**What needs to be done:**
Give all of the data again exactly as written, omitting every image.

**Material provided:**
....
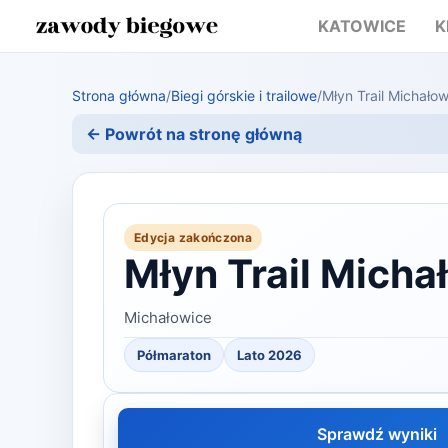
KATOWICE
K
Strona główna
/
Biegi górskie i trailowe
/
Młyn Trail Michało
← Powrót na stronę główną
Edycja zakończona
Młyn Trail Micha
Michałowice
Półmaraton
Lato 2026
Sprawdź wyniki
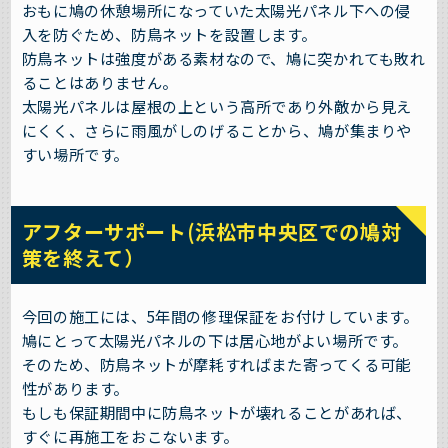
おもに鳩の休憩場所になっていた太陽光パネル下への侵
入を防ぐため、防鳥ネットを設置します。
防鳥ネットは強度がある素材なので、鳩に突かれても敗れ
ることはありません。
太陽光パネルは屋根の上という高所であり外敵から見え
にくく、さらに雨風がしのげることから、鳩が集まりや
すい場所です。
アフターサポート(浜松市中央区での鳩対
策を終えて）
今回の施工には、5年間の修理保証をお付けしています。
鳩にとって太陽光パネルの下は居心地がよい場所です。
そのため、防鳥ネットが摩耗すればまた寄ってくる可能
性があります。
もしも保証期間中に防鳥ネットが壊れることがあれば、
すぐに再施工をおこないます。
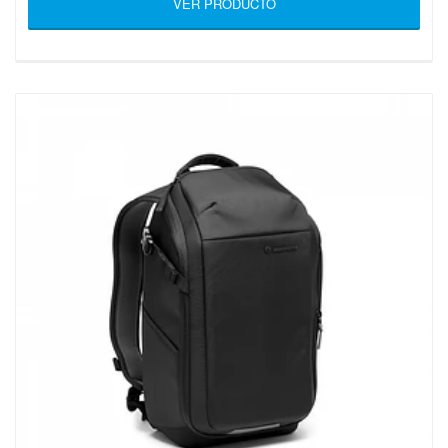
VER PRODUCTO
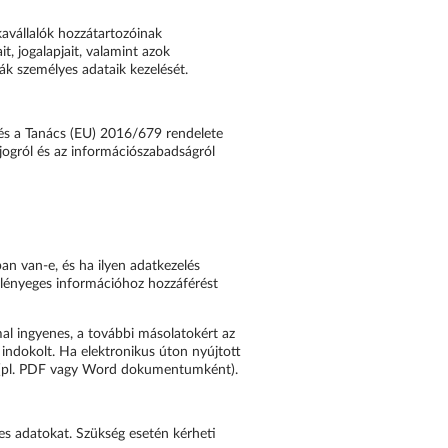
kavállalók hozzátartozóinak
t, jogalapjait, valamint azok
sák személyes adataik kezelését.
t és a Tanács (EU) 2016/679 rendelete
 jogról és az információszabadságról
an van-e, és ha ilyen adatkezelés
 lényeges információhoz hozzáférést
al ingyenes, a további másolatokért az
 indokolt. Ha elektronikus úton nyújtott
g (pl. PDF vagy Word dokumentumként).
es adatokat. Szükség esetén kérheti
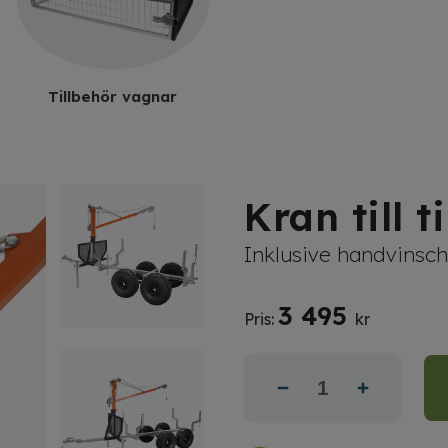
Tillbehör vagnar
Kran till
Inklusive handvinsc
3 495
Pris:
kr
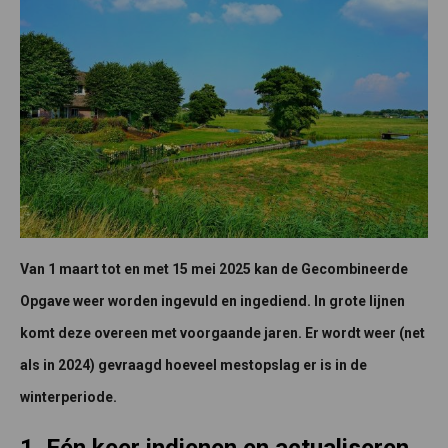
Van 1 maart tot en met 15 mei 2025 kan de Gecombineerde
Opgave weer worden ingevuld en ingediend. In grote lijnen
komt deze overeen met voorgaande jaren. Er wordt weer (net
als in 2024) gevraagd hoeveel mestopslag er is in de
winterperiode.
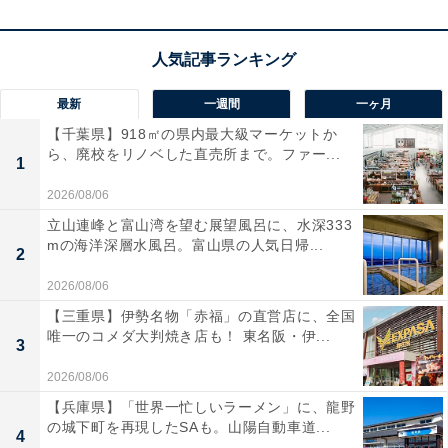
最新
一週間
一ヶ月
【千葉県】918㎡の県内最大級マーケットか
ら、廃校をリノベした直売所まで。ファー...
1
2026/08/06
立山連峰と富山湾を望む展望風呂に、水深333
mの海洋深層水風呂。富山県の人気日帰...
2
2026/08/06
【三重県】伊勢名物「赤福」の直営店に、全国
唯一のコメダ大判焼き店も！ 東名阪・伊...
3
2026/08/06
【兵庫県】「世界一忙しいラーメン」に、龍野
の城下町を再現したSAも。山陽自動車道...
4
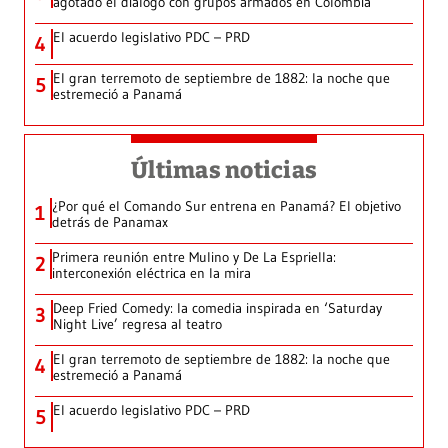
agotado el diálogo con grupos armados en Colombia
El acuerdo legislativo PDC – PRD
4
El gran terremoto de septiembre de 1882: la noche que
5
estremeció a Panamá
Últimas noticias
¿Por qué el Comando Sur entrena en Panamá? El objetivo
1
detrás de Panamax
Primera reunión entre Mulino y De La Espriella:
2
interconexión eléctrica en la mira
Deep Fried Comedy: la comedia inspirada en ‘Saturday
3
Night Live’ regresa al teatro
El gran terremoto de septiembre de 1882: la noche que
4
estremeció a Panamá
El acuerdo legislativo PDC – PRD
5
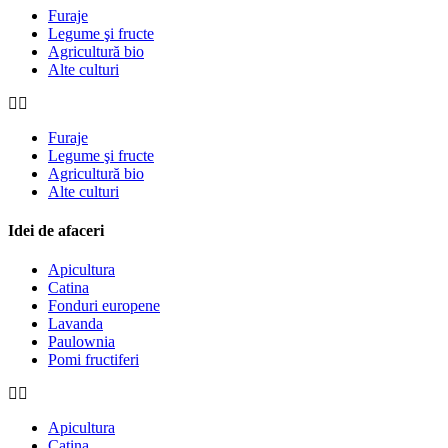
Furaje
Legume şi fructe
Agricultură bio
Alte culturi
Furaje
Legume şi fructe
Agricultură bio
Alte culturi
Idei de afaceri
Apicultura
Catina
Fonduri europene
Lavanda
Paulownia
Pomi fructiferi
Apicultura
Catina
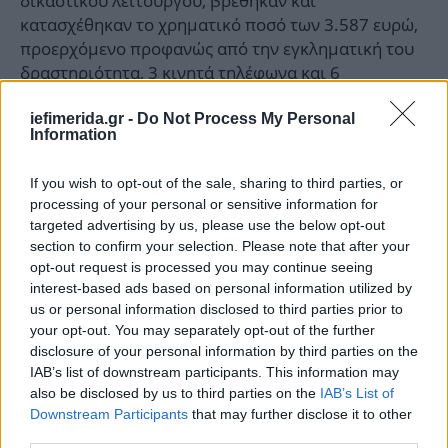
δικαστικού λειτουργού, βρέθηκαν και
κατασχέθηκαν το χρηματικό ποσό των 3.587 ευρώ,
προερχόμενο προφανώς από την εγκληματική του
δραστηριότητα, 3 κινητά τηλέφωνα και 6
προφυλακτικά. Επίσης, σε έρευνα που διενεργήθηκε
σε αυτοκίνητο ιδιοκτησίας του κατηγορούμενου
iefimerida.gr -
Do Not Process My Personal
Information
βρέθηκαν και κατασχέθηκαν 7 προφυλακτικά.
If you wish to opt-out of the sale, sharing to third parties, or
Τι ισχυρίστηκε ο 50χρονος
processing of your personal or sensitive information for
targeted advertising by us, please use the below opt-out
Σύμφωνα με πληροφορίες του μέσου dimokratiki.gr,
section to confirm your selection. Please note that after your
ο κατηγορούμενος απολογούμενος ισχυρίστηκε ότι
opt-out request is processed you may continue seeing
interest-based ads based on personal information utilized by
με την 25χρονη γνωρίστηκε από το διαδίκτυο κι
us or personal information disclosed to third parties prior to
εκείνη ζήτησε να έρθει στην Ελλάδα γιατί δεν ήταν
your opt-out. You may separately opt-out of the further
ευχαριστημένη στη Βουλγαρία, όπου διέμενε με
disclosure of your personal information by third parties on the
τους γονείς της. Εκτοτε είχαν μία μόνιμη
IAB’s list of downstream participants. This information may
φυσιολογική σχέση, χωρίς ιδιαίτερα προβλήματα
also be disclosed by us to third parties on the
IAB’s List of
ενώ υποστήριξε ότι οι ισχυρισμοί ότι την εξέδιδε σε
Downstream Participants
that may further disclose it to other
άλλους άνδρες, την κρατούσε μαζί του παρά τη
third parties.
....
**Exercise answer:**
KATOWICE
K
Strona główna
/
Biegi górskie i trailowe
/
Młyn Trail Michało
← Powrót na stronę główną
Edycja zakończona
Młyn Trail Micha
Michałowice
Półmaraton
Lato 2026
Sprawdź wyniki
おもに鳩の休憩場所になっていた太陽光パネル下への侵
入を防ぐため、防鳥ネットを設置します。
防鳥ネットは強度がある素材なので、鳩に突かれても敗れ
ることはありません。
太陽光パネルは屋根の上という高所であり外敵から見え
にくく、さらに雨風がしのげることから、鳩が集まりや
すい場所です。
アフターサポート(浜松市中央区での鳩対
策を終えて）
今回の施工には、5年間の修理保証をお付けしています。
鳩にとって太陽光パネルの下は居心地がよい場所です。
そのため、防鳥ネットが摩耗すればまた寄ってくる可能
性があります。
もしも保証期間中に防鳥ネットが壊れることがあれば、
すぐに再施工をおこないます。
VER PRODUCTO
kavállalók hozzátartozóinak
t, jogalapjait, valamint azok
sák személyes adataik kezelését.
t és a Tanács (EU) 2016/679 rendelete
 jogról és az információszabadságról
an van-e, és ha ilyen adatkezelés
 lényeges információhoz hozzáférést
al ingyenes, a további másolatokért az
 indokolt. Ha elektronikus úton nyújtott
g (pl. PDF vagy Word dokumentumként).
es adatokat. Szükség esetén kérheti
Tillbehör vagnar
Kran till
Inklusive handvinsc
3 495
Pris:
kr
Van 1 maart tot en met 15 mei 2025 kan de Gecombineerde
Opgave weer worden ingevuld en ingediend. In grote lijnen
komt deze overeen met voorgaande jaren. Er wordt weer (net
als in 2024) gevraagd hoeveel mestopslag er is in de
winterperiode.
最新
一週間
一ヶ月
【千葉県】918㎡の県内最大級マーケットか
ら、廃校をリノベした直売所まで。ファー...
1
2026/08/06
立山連峰と富山湾を望む展望風呂に、水深333
mの海洋深層水風呂。富山県の人気日帰...
2
2026/08/06
【三重県】伊勢名物「赤福」の直営店に、全国
唯一のコメダ大判焼き店も！ 東名阪・伊...
3
2026/08/06
【兵庫県】「世界一忙しいラーメン」に、龍野
の城下町を再現したSAも。山陽自動車道...
4
agotado el diálogo con grupos armados en Colombia
El acuerdo legislativo PDC – PRD
4
El gran terremoto de septiembre de 1882: la noche que
5
estremeció a Panamá
Últimas noticias
¿Por qué el Comando Sur entrena en Panamá? El objetivo
1
detrás de Panamax
Primera reunión entre Mulino y De La Espriella:
2
interconexión eléctrica en la mira
Deep Fried Comedy: la comedia inspirada en ‘Saturday
3
Night Live’ regresa al teatro
El gran terremoto de septiembre de 1882: la noche que
4
estremeció a Panamá
El acuerdo legislativo PDC – PRD
5
Furaje
Legume şi fructe
Agricultură bio
Alte culturi
Furaje
Legume şi fructe
Agricultură bio
Alte culturi
Idei de afaceri
Apicultura
Catina
Fonduri europene
Lavanda
Paulownia
Pomi fructiferi
Apicultura
Catina
δικαστικού λειτουργού, βρέθηκαν και
κατασχέθηκαν το χρηματικό ποσό των 3.587 ευρώ,
προερχόμενο προφανώς από την εγκληματική του
δραστηριότητα, 3 κινητά τηλέφωνα και 6
προφυλακτικά. Επίσης, σε έρευνα που διενεργήθηκε
σε αυτοκίνητο ιδιοκτησίας του κατηγορούμενου
iefimerida.gr -
Do Not Process My Personal
Information
βρέθηκαν και κατασχέθηκαν 7 προφυλακτικά.
If you wish to opt-out of the sale, sharing to third parties, or
Τι ισχυρίστηκε ο 50χρονος
processing of your personal or sensitive information for
targeted advertising by us, please use the below opt-out
Σύμφωνα με πληροφορίες του μέσου dimokratiki.gr,
section to confirm your selection. Please note that after your
ο κατηγορούμενος απολογούμενος ισχυρίστηκε ότι
opt-out request is processed you may continue seeing
interest-based ads based on personal information utilized by
με την 25χρονη γνωρίστηκε από το διαδίκτυο κι
us or personal information disclosed to third parties prior to
εκείνη ζήτησε να έρθει στην Ελλάδα γιατί δεν ήταν
your opt-out. You may separately opt-out of the further
ευχαριστημένη στη Βουλγαρία, όπου διέμενε με
disclosure of your personal information by third parties on the
τους γονείς της. Εκτοτε είχαν μία μόνιμη
IAB’s list of downstream participants. This information may
φυσιολογική σχέση, χωρίς ιδιαίτερα προβλήματα
also be disclosed by us to third parties on the
IAB’s List of
ενώ υποστήριξε ότι οι ισχυρισμοί ότι την εξέδιδε σε
Downstream Participants
that may further disclose it to other
άλλους άνδρες, την κρατούσε μαζί του παρά τη
third parties.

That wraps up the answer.